──────── Records ────────

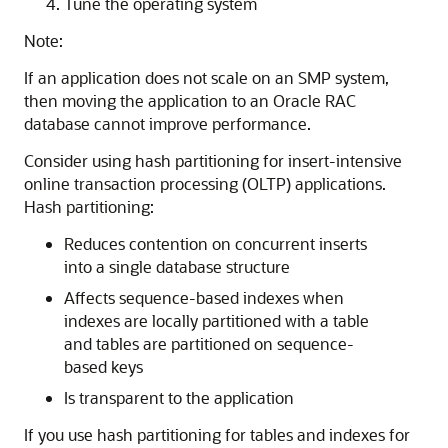
Tune the operating system
Note:
If an application does not scale on an SMP system,
then moving the application to an Oracle RAC
database cannot improve performance.
Consider using
hash partitioning for insert-intensive
online transaction processing (OLTP) applications.
Hash partitioning:
Reduces contention on concurrent inserts
into a single database structure
Affects
sequence-based indexes when
indexes are locally partitioned with a table
and tables are partitioned on sequence-
based keys
Is transparent to the application
If you use hash partitioning for tables and indexes for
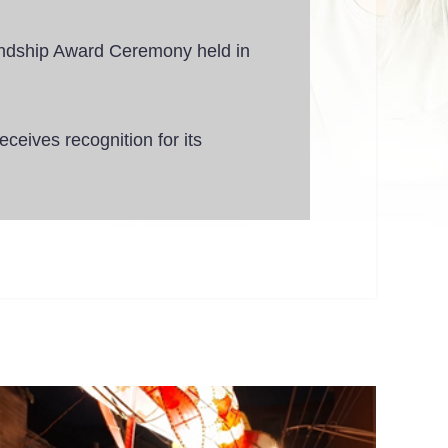
ndship Award Ceremony held in
eives recognition for its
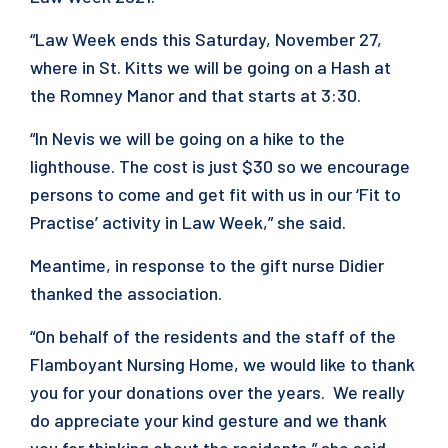
“Law Week ends this Saturday, November 27,
where in St. Kitts we will be going on a Hash at
the Romney Manor and that starts at 3:30.
“In Nevis we will be going on a hike to the
lighthouse. The cost is just $30 so we encourage
persons to come and get fit with us in our ‘Fit to
Practise’ activity in Law Week,” she said.
Meantime, in response to the gift nurse Didier
thanked the association.
“On behalf of the residents and the staff of the
Flamboyant Nursing Home, we would like to thank
you for your donations over the years. We really
do appreciate your kind gesture and we thank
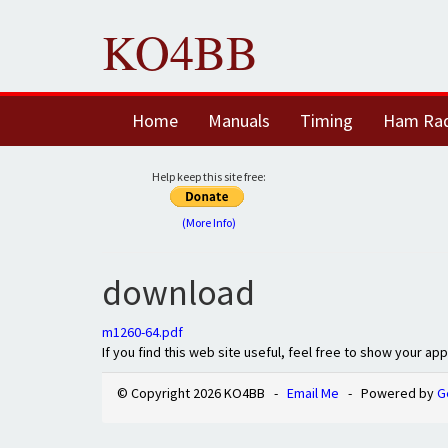
KO4BB
Home
Manuals
Timing
Ham Ra
Help keep this site free:
(More Info)
download
m1260-64.pdf
If you find this web site useful, feel free to show your ap
© Copyright 2026 KO4BB -
Email Me
- Powered by
G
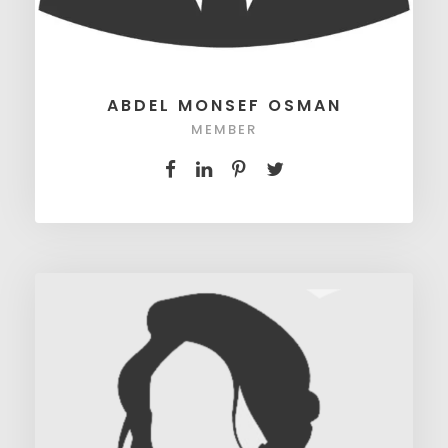
ABDEL MONSEF OSMAN
MEMBER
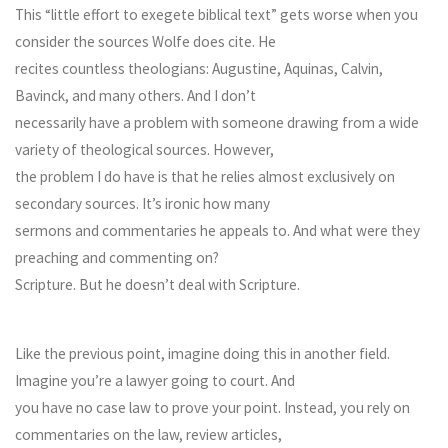
This “little effort to exegete biblical text” gets worse when you
consider the sources Wolfe does cite. He
recites countless theologians: Augustine, Aquinas, Calvin,
Bavinck, and many others. And I don’t
necessarily have a problem with someone drawing from a wide
variety of theological sources. However,
the problem I do have is that he relies almost exclusively on
secondary sources. It’s ironic how many
sermons and commentaries he appeals to. And what were they
preaching and commenting on?
Scripture. But he doesn’t deal with Scripture.
Like the previous point, imagine doing this in another field.
Imagine you’re a lawyer going to court. And
you have no case law to prove your point. Instead, you rely on
commentaries on the law, review articles,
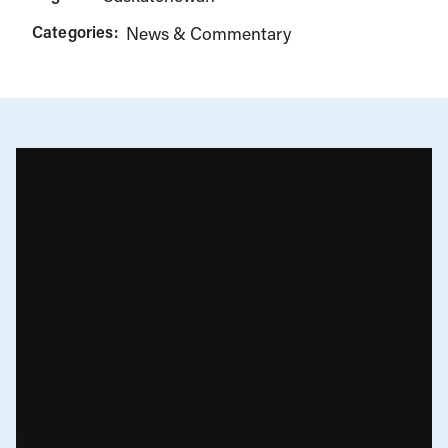
Categories:
News & Commentary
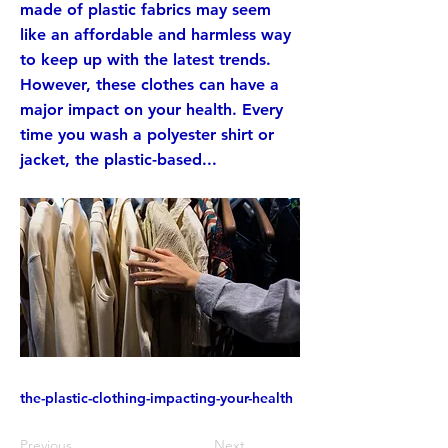
made of plastic fabrics may seem
like an affordable and harmless way
to keep up with the latest trends.
However, these clothes can have a
major impact on your health. Every
time you wash a polyester shirt or
jacket, the plastic-based...
the-plastic-clothing-impacting-your-health
Previous
Next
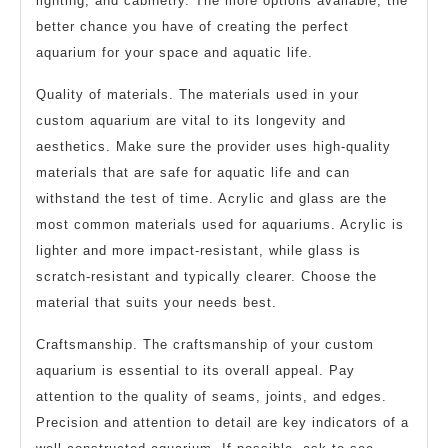
lighting, and cabinetry. The more options available, the
better chance you have of creating the perfect
aquarium for your space and aquatic life.
Quality of materials. The materials used in your
custom aquarium are vital to its longevity and
aesthetics. Make sure the provider uses high-quality
materials that are safe for aquatic life and can
withstand the test of time. Acrylic and glass are the
most common materials used for aquariums. Acrylic is
lighter and more impact-resistant, while glass is
scratch-resistant and typically clearer. Choose the
material that suits your needs best.
Craftsmanship. The craftsmanship of your custom
aquarium is essential to its overall appeal. Pay
attention to the quality of seams, joints, and edges.
Precision and attention to detail are key indicators of a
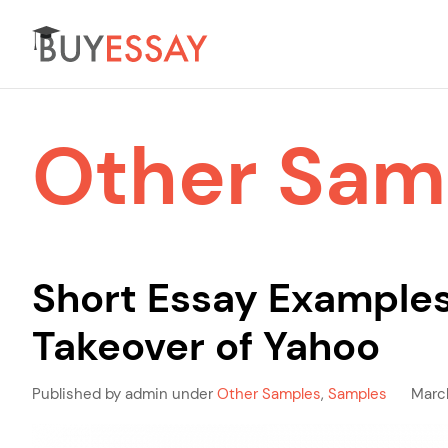
Other Sam
Short Essay Examples
Takeover of Yahoo
Published by admin under
Other Samples
,
Samples
Marc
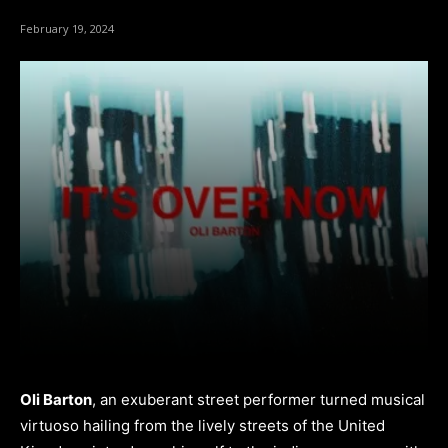
February 19, 2024
Oli Barton
, an exuberant street performer turned musical
virtuoso hailing from the lively streets of the United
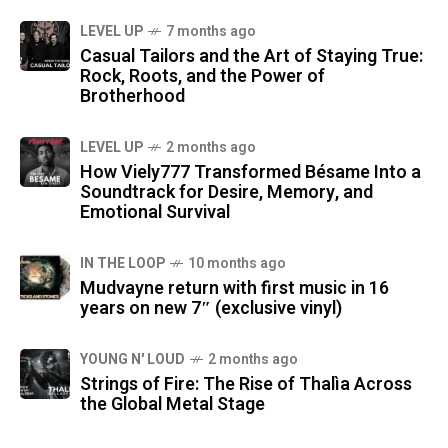
LEVEL UP
7 months ago
Casual Tailors and the Art of Staying True:
Rock, Roots, and the Power of
Brotherhood
LEVEL UP
2 months ago
How Viely777 Transformed Bésame Into a
Soundtrack for Desire, Memory, and
Emotional Survival
IN THE LOOP
10 months ago
Mudvayne return with first music in 16
years on new 7″ (exclusive vinyl)
YOUNG N' LOUD
2 months ago
Strings of Fire: The Rise of Thalìa Across
the Global Metal Stage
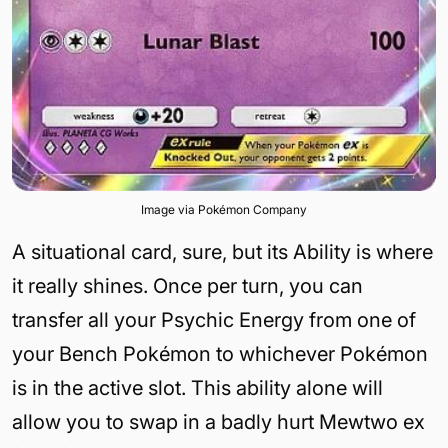
Image via Pokémon Company
A situational card, sure, but its Ability is where
it really shines. Once per turn, you can
transfer all your Psychic Energy from one of
your Bench Pokémon to whichever Pokémon
is in the active slot. This ability alone will
allow you to swap in a badly hurt Mewtwo ex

────────

Pictures aside, return exactly the lines from the data above, starting at the line that has "years on new 7″ (exclusive vinyl)" and ending at the line that has "it really shines. Once per turn, you can", both included.

years on new 7″ (exclusive vinyl)
YOUNG N' LOUD
2 months ago
Strings of Fire: The Rise of Thalìa Across
the Global Metal Stage
Image via Pokémon Company
A situational card, sure, but its Ability is where
it really shines. Once per turn, you can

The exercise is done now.